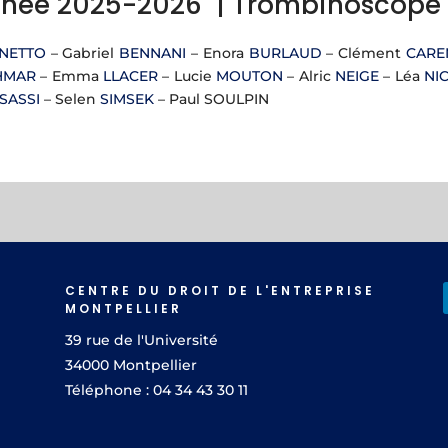
nnée 2025-2026 |
Trombinoscope
NETTO
– Gabriel
BENNANI
– Enora
BURLAUD
– Clément
CARE
HMAR
– Emma
LLACER
– Lucie
MOUTON
– Alric
NEIGE
– Léa
NI
SASSI
– Selen
SIMSEK
– Paul SOULPIN
CENTRE DU DROIT DE L'ENTREPRISE
MONTPELLIER
39 rue de l'Université
34000 Montpellier
Téléphone : 04 34 43 30 11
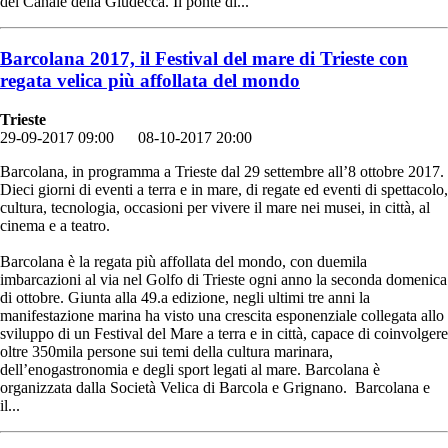
del Canale della Giudecca. Il ponte di...
Barcolana 2017, il Festival del mare di Trieste con
regata velica più affollata del mondo
Trieste
29-09-2017 09:00
08-10-2017 20:00
Barcolana, in programma a Trieste dal 29 settembre all’8 ottobre 2017.
Dieci giorni di eventi a terra e in mare, di regate ed eventi di spettacolo,
cultura, tecnologia, occasioni per vivere il mare nei musei, in città, al
cinema e a teatro.
Barcolana è la regata più affollata del mondo, con duemila
imbarcazioni al via nel Golfo di Trieste ogni anno la seconda domenica
di ottobre. Giunta alla 49.a edizione, negli ultimi tre anni la
manifestazione marina ha visto una crescita esponenziale collegata allo
sviluppo di un Festival del Mare a terra e in città, capace di coinvolgere
oltre 350mila persone sui temi della cultura marinara,
dell’enogastronomia e degli sport legati al mare. Barcolana è
organizzata dalla Società Velica di Barcola e Grignano. Barcolana e
il...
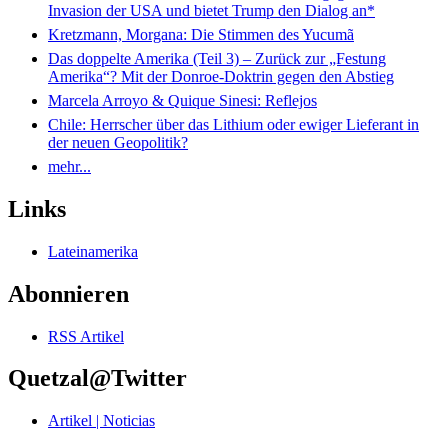
Invasion der USA und bietet Trump den Dialog an*
Kretzmann, Morgana: Die Stimmen des Yucumã
Das doppelte Amerika (Teil 3) – Zurück zur „Festung
Amerika“? Mit der Donroe-Doktrin gegen den Abstieg
Marcela Arroyo & Quique Sinesi: Reflejos
Chile: Herrscher über das Lithium oder ewiger Lieferant in
der neuen Geopolitik?
mehr...
Links
Lateinamerika
Abonnieren
RSS Artikel
Quetzal@Twitter
Artikel | Noticias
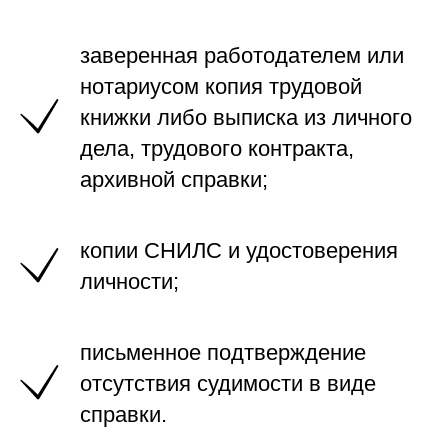
заверенная работодателем или
нотариусом копия трудовой
книжки либо выписка из личного
дела, трудового контракта,
архивной справки;
копии СНИЛС и удостоверения
личности;
письменное подтверждение
отсутствия судимости в виде
справки.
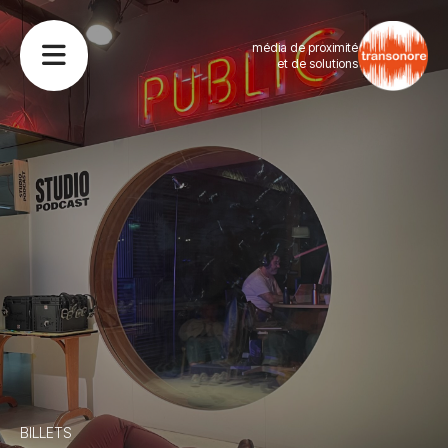
média de proximité
et de solutions
BILLETS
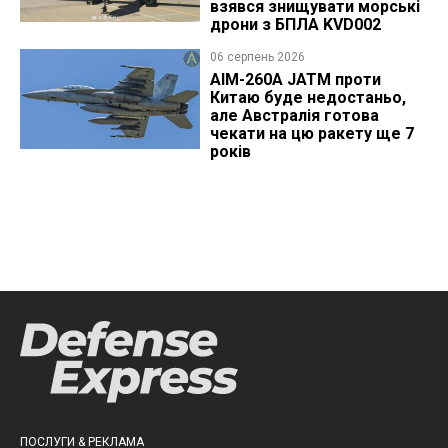
взявся знищувати морські
дрони з БПЛА KVD002
06 серпень 2026
AIM-260A JATM проти
Китаю буде недостаньо,
але Австралія готова
чекати на цю ракету ще 7
років
ПОСЛУГИ & РЕКЛАМА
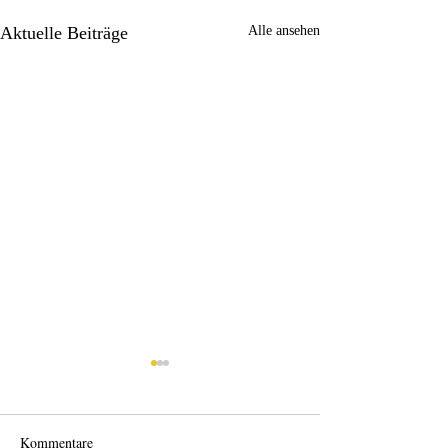
Aktuelle Beiträge
Alle ansehen
Kommentare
::::
Instructions to follow - Which lines in the listing have the string "cultura"? Pick them out and copy them.

Answer -
cultura, tecnologia, occasioni per vivere il mare nei musei, in città, al
oltre 350mila persone sui temi della cultura marinara,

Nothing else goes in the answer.